INSTRUCTIONS FOR THE TASK: Quote only the lines that start at the line with "regrese al Museo" and run to the end of the entries; omit the pictures.

········

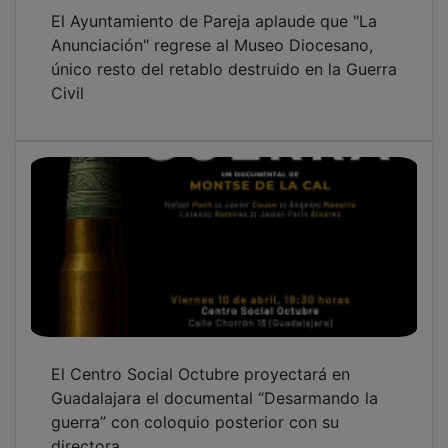
El Ayuntamiento de Pareja aplaude que "La
Anunciación" regrese al Museo Diocesano,
único resto del retablo destruido en la Guerra
Civil
El Centro Social Octubre proyectará en
Guadalajara el documental “Desarmando la
guerra” con coloquio posterior con su
directora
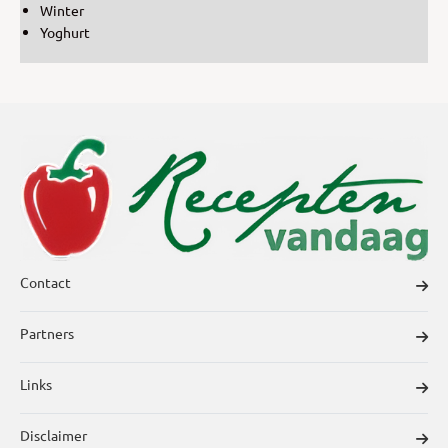
Winter
Yoghurt
Contact
Partners
Links
Disclaimer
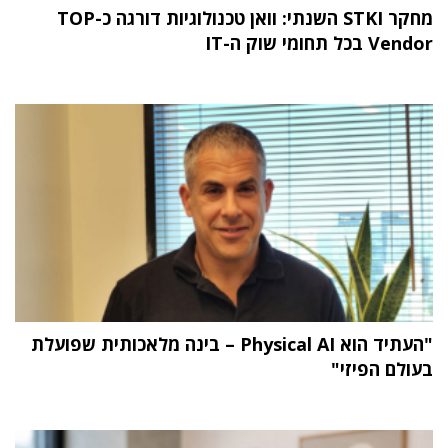
מחקר STKI השנתי: וואן טכנולוגיות דורגה כ-TOP
Vendor בכל תחומי שוק ה-IT
"העתיד הוא Physical AI – בינה מלאכותית שפועלת
בעולם הפיזי"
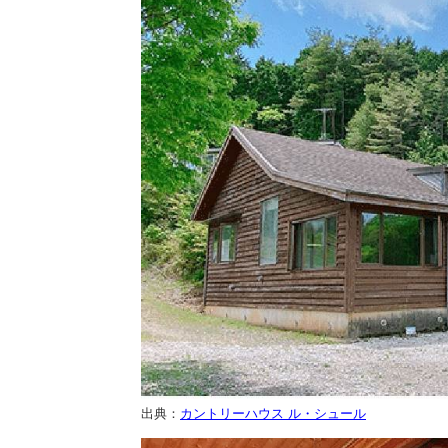
出典：
カントリーハウス ル・シュール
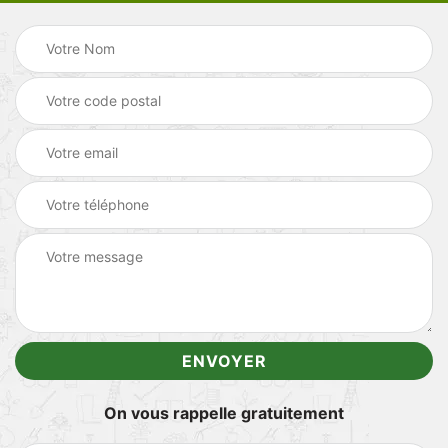
On vous rappelle gratuitement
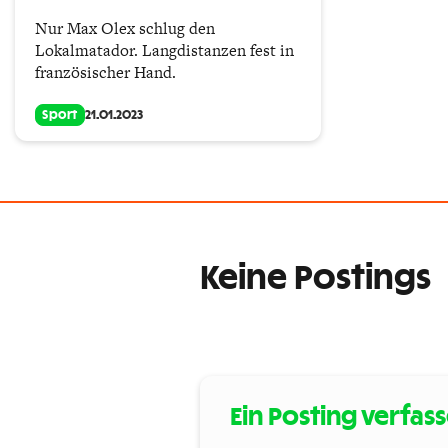
Nur Max Olex schlug den
Lokalmatador. Langdistanzen fest in
französischer Hand.
Sport
21.01.2023
Keine Postings
Ein Posting verfas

········

EXERCISE OUTPUT:
Anunciación" regrese al Museo Diocesano,
único resto del retablo destruido en la Guerra
Civil
El Centro Social Octubre proyectará en
Guadalajara el documental “Desarmando la
guerra” con coloquio posterior con su
directora
Winter
Yoghurt
Contact
Partners
Links
Disclaimer
מחקר STKI השנתי: וואן טכנולוגיות דורגה כ-TOP
Vendor בכל תחומי שוק ה-IT
"העתיד הוא Physical AI – בינה מלאכותית שפועלת
בעולם הפיזי"
出典：
カントリーハウス ル・シュール
On vous rappelle gratuitement
Nur Max Olex schlug den
Lokalmatador. Langdistanzen fest in
französischer Hand.
Sport
21.01.2023
Keine Postings
Ein Posting verfas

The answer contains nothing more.